- **LISTED ENTRIES**:
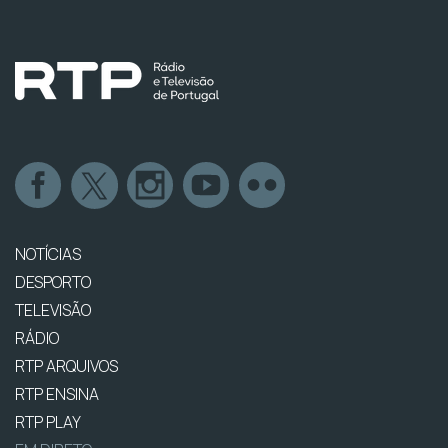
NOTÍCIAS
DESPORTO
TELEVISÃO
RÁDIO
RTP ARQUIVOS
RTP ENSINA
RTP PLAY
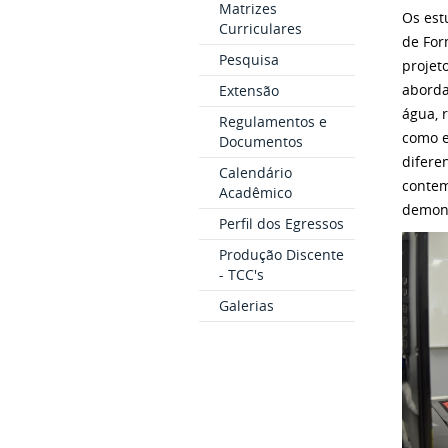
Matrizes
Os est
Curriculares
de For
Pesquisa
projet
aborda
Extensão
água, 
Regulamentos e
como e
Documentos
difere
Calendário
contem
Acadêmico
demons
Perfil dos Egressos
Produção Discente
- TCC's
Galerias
---
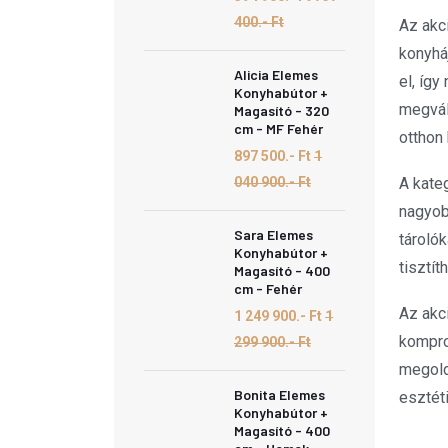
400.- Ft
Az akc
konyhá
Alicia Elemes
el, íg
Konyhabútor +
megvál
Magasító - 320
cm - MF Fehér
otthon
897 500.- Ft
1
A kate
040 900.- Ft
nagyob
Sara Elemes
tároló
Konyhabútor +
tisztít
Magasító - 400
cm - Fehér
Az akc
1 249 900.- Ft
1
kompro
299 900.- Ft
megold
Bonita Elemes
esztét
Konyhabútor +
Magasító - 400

- **EXERCISE PROMPT**:
Return all lines in the entries above that carry the word "Elemes".

- **SOLUTION TO THE EXERCISE**:
Alicia Elemes
Sara Elemes
Bonita Elemes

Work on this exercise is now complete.